Sejak awal tahun 1990-an, semakin mudah bagi perusahaan besar/perusahaan multinasional untuk mengalihkan keuntungannya ke yurisdiksi dengan pajak rendah atau tanpa pajak, terutama melalui peningkatan penggunaan dan eksploitasi aset tak berwujud.

Baca Juga: Implementasi Pilar Satu Pajak Global, Negara Bisa Cuan US$ 200 Miliar

OECD memperkirakan kerugian akibat praktik perpajakan yang tidak adil itu berkisar antara US$ 240 miliar hingga lebih dari US$ 480 miliar setiap tahun.
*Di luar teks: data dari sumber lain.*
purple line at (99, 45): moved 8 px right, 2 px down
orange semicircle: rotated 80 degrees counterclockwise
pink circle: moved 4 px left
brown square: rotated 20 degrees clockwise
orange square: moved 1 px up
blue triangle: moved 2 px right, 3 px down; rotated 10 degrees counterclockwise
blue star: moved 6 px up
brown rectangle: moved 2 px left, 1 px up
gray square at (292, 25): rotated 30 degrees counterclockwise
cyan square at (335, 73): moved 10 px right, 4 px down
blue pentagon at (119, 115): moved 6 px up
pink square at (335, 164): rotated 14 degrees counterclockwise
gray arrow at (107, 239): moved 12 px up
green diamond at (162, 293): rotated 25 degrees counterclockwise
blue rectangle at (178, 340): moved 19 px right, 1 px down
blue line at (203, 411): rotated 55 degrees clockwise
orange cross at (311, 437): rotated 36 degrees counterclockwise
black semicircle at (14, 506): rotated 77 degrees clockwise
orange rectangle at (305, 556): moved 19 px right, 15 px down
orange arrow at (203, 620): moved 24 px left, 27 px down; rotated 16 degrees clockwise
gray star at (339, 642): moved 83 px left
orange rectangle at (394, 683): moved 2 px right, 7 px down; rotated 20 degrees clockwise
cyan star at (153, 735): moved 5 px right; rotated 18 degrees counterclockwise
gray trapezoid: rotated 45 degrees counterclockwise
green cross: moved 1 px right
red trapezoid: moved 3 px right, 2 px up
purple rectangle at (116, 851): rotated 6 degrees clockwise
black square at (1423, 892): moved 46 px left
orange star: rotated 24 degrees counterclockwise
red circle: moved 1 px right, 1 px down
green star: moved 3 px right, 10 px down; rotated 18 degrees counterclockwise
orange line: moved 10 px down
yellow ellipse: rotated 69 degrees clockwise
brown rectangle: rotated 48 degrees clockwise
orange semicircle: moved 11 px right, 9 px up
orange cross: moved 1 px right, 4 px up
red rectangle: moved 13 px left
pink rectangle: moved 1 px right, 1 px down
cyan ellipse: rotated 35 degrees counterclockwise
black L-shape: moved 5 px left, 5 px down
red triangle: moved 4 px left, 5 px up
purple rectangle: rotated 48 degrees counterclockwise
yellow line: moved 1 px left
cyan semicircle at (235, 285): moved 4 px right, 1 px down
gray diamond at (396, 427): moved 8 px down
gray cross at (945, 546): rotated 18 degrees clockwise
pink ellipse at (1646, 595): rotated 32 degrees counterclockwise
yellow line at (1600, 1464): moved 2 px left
“Proyek BEPS OECD/G20 yang dimulai pada tahun 2013 telah menghasilkan pengembangan peraturan baru berdasarkan Pilar Satu dan Pilar Dua untuk mereformasi dasar peraturan perpajakan perusahaan internasional dan memastikan bahwa perusahaan multinasional membayar pajak yang adil di mana pun mereka beroperasi,” ujar Maqbool.

Sementara itu, Ketua Kompartemen Akuntan Perpajakan (KAPj) IAI, John Hutagaol menyampaikan lanskap pajak internasional telah berubah dengan cepat, didorong oleh Pilar Dua, transformasi digital, dan adanya konsep transfer pricing yang terus dimutakhirkan.

Apalagi saat ini DJP Kemenkeu sedang dalam proses meluncurkan PSIAP yang merupakan Reformasi Inti Sistem Administrasi Perpajakan. Sistem ini merupakan bagian dari reformasi perpajakan di bidang informasi dan teknologi.